Fires once when a Claude Code session begins. This hook:

  1. Reads config and checks API key. Runs memsearch config get to read the configured embedding provider, model, and Milvus URI. Checks whether the required API key is set for the provider (OPENAI_API_KEY, GOOGLE_API_KEY, VOYAGE_API_KEY; ollama and local need no key). If missing, shows an error in systemMessage and exits early.
  2. Starts the watcher. Launches memsearch watch .memsearch/memory/ as a singleton background process (PID file lock prevents duplicates). The watcher monitors markdown files and auto-re-indexes on changes with a 1500ms debounce. Milvus Lite falls back to a one-time memsearch index at session start.
  3. Writes a session heading. Appends ## Session HH:MM to today's memory file (.memsearch/memory/YYYY-MM-DD.md), creating the file if it does not exist.
  4. Injects cold-start context. Reads the last 30 lines from the 2 most recent daily logs and returns them as additionalContext. This gives Claude awareness of recent sessions, which helps it decide when to invoke the memory-recall skill.
  5. Checks for updates. Queries PyPI (2s timeout) and compares with the installed version. If a newer version is available, appends an UPDATE hint to the status line.
  6. Displays config status. Every exit path returns a systemMessage showing the active configuration, e.g. [memsearch v0.1.10] embedding: openai/text-embedding-3-small | milvus: ~/.memsearch/milvus.db | collection: ms_my_app_a1b2c3d4 (with | UPDATE: v0.1.12 available when outdated).

UserPromptSubmit

Fires on every user prompt before Claude processes it. This hook:

  1. Extracts the prompt from the hook input JSON.
  2. Skips short prompts (under 10 characters) -- greetings and single words don't need memory hints.
  3. Returns a lightweight hint. Outputs systemMessage: "[memsearch] Memory available" -- a visible one-liner that keeps Claude aware of the memory system without performing any search.

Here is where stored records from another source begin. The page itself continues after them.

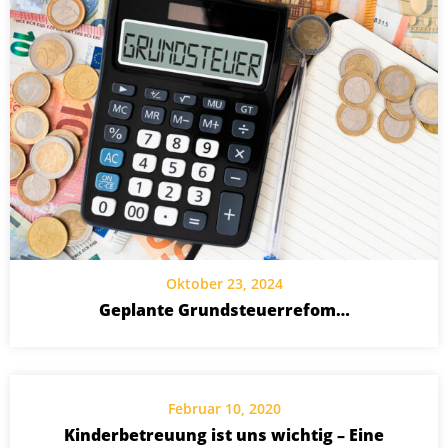
Oktober 23, 2024
Geplante Grundsteuerrefom…
Februar 10, 2020
Kinderbetreuung ist uns wichtig – Eine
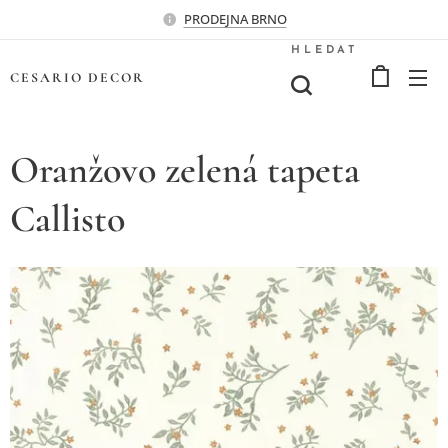
PRODEJNA BRNO
HLEDAT
CESARIO
DECOR
Oranžovo zelená tapeta
Callisto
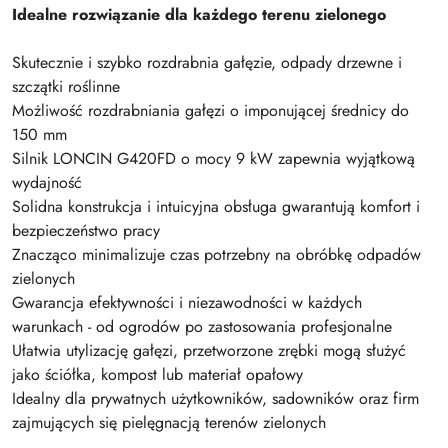
Idealne rozwiązanie dla każdego terenu zielonego
Skutecznie i szybko rozdrabnia gałęzie, odpady drzewne i
szczątki roślinne
Możliwość rozdrabniania gałęzi o imponującej średnicy do
150 mm
Silnik LONCIN G420FD o mocy 9 kW zapewnia wyjątkową
wydajność
Solidna konstrukcja i intuicyjna obsługa gwarantują komfort i
bezpieczeństwo pracy
Znacząco minimalizuje czas potrzebny na obróbkę odpadów
zielonych
Gwarancja efektywności i niezawodności w każdych
warunkach - od ogrodów po zastosowania profesjonalne
Ułatwia utylizację gałęzi, przetworzone zrębki mogą służyć
jako ściółka, kompost lub materiał opałowy
Idealny dla prywatnych użytkowników, sadowników oraz firm
zajmujących się pielęgnacją terenów zielonych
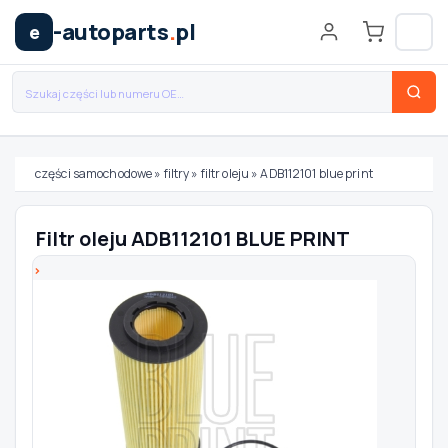
-autoparts
.
pl
e
części samochodowe
»
filtry
»
filtr oleju
»
ADB112101 blue print
Wybierz swój pojazd
Filtr oleju ADB112101 BLUE PRINT
MARKA
MODEL
TYP / SILNIK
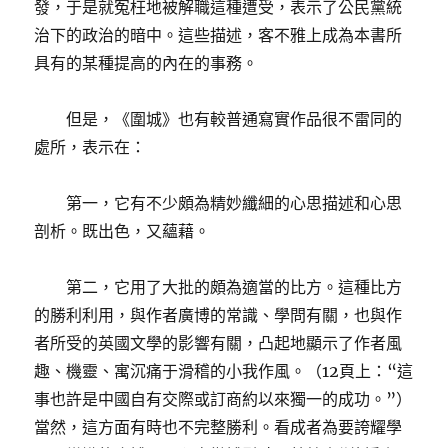
發，于是就冤枉地被解職這種遭受，表示了公民黨統
治下的政治的暗中。這些描述，客不雅上成為本書所
具有的某種提高的內在的事務。
但是，《圍城》也有較普通寫實作品很不雷同的
處所，表示在：
第一，它有不少頗為精妙纖細的心思描述和心思
剖析。既出色，又蘊藉。
第二，它用了大批的頗為適當的比方。這種比方
的勝利利用，與作者廣博的常識、學問有關，也與作
者所受的英國文學的影響有關，凸起地顯示了作者風
趣、機靈、寓沉痛于滑稽的小我作風。（12頁上：“這
事也許是中國自有交際或訂商約以來獨一的成功。”）
當然，這方面有時也不完整勝利。看成者為要誇耀學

The actual memory retrieval is handled by the memory-recall skill, which Claude invokes automatically when it judges the user's question needs historical context.

Stop

Fires after Claude finishes each response. Runs asynchronously so it does not block the user. This hook:

  1. Guards against recursion. Checks stop_hook_active to prevent infinite loops (since the hook itself calls claude -p).
  2. Validates the transcript. Skips if the transcript file is missing or has fewer than 3 lines.
  3. Parses the last turn. Calls parse-transcript.sh, which:
    • Scans backward from EOF to find the last real user message (content is a string, not a tool_result)
    • Extracts only the last turn: from that user message to EOF
    • Skips progress, file-history-snapshot, system, and thinking blocks
    • Formats output with clear role labels: [Human] for user messages, [Claude Code] for assistant text, [Claude Code calls tool] for tool invocations, [Tool output]/[Tool error] for tool results — these labels help the summarizer treat the content as a third-party transcript rather than its own conversation
    • Truncates tool results to 1000 characters; uses Python 3 (no jq dependency)
  4. Summarizes with Haiku. Pipes the parsed last turn to claude -p --model haiku --no-session-persistence with an external-observer system prompt that requests 2-6 third-person bullet points recording what the user asked and what Claude did (tools called, files changed, key findings). The summary language matches the user's language.
  5. Appends to daily log. Writes a ### HH:MM sub-heading with an HTML comment anchor containing session ID, turn UUID, and transcript path. Then explicitly runs memsearch index to ensure the new content is indexed immediately, rather than relying on the watcher's debounce timer (which may not fire before SessionEnd kills the watcher).

SessionEnd

Fires when the user exits Claude Code. Simply calls stop_watch to kill the memsearch watch process and clean up the PID file, including a sweep for any orphaned processes.